Historical note and terminology

Orbital pathology can be categorized according to disease mechanism:

1. Inflammation

a. Thyroid-related orbitopathy
b. Orbital inflammatory syndrome (specific or idiopathic)

2. Infection (cellulitis)
3. Tumor

a. Benign
b. Malignant

4. Vasculopathy
5. Anomaly

This chapter will cover thyroid-related orbitopathy, idiopathic orbital inflammatory syndrome, malignant orbital tumors, and orbital cellulitis.

The most common orbital disease is thyroid-related orbitopathy, accounting for 47% of orbital disease, followed by lymphoproliferative disorders in 10.2% (63).

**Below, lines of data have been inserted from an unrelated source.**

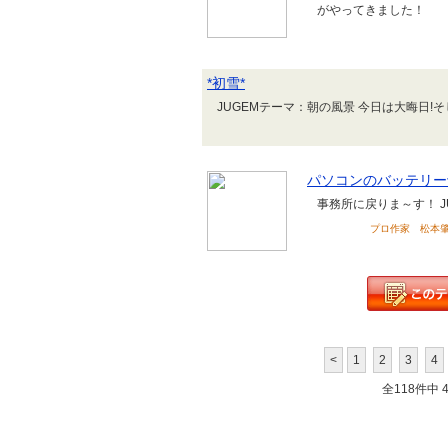
がやってきました！
*初雪*
JUGEMテーマ：朝の風景 今日は大晦日!そし
パソコンのバッテリー
事務所に戻りま～す！ J
プロ作家 松本肇 のブ
<
1
2
3
4
全118件中 41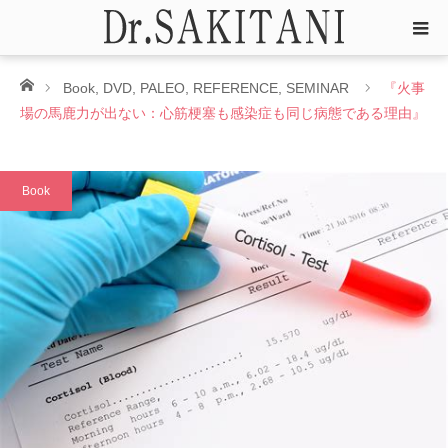
ホーム
Book
,
DVD
,
PALEO
,
REFERENCE
,
SEMINAR
『火事
場の馬鹿力が出ない：心筋梗塞も感染症も同じ病態である理由』
Book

The third most common is orbital inflammatory syndrome, accounting for 4.7% to 6.3% (86).

Thyroid-related orbitopathy is also called Graves orbitopathy. The historical background behind naming the disease “Graves” goes back to 1835 when the Irish physician Robert James Graves described a patient with goiter and proptosis. The German physician Karl von Basedow reported the same group of symptoms independently in 1840. Other names for the same disease are Parry disease, Begbie disease, Flajani disease, and Marsh disease. These names are derived from physicians in the early 1800s. But in the 12th century, a Persian physician named Sayyid Ismail Al-Jurani had noted the association between goiter and proptosis, reporting it in his “Thesaurus of the Shah Khwarazm” (47).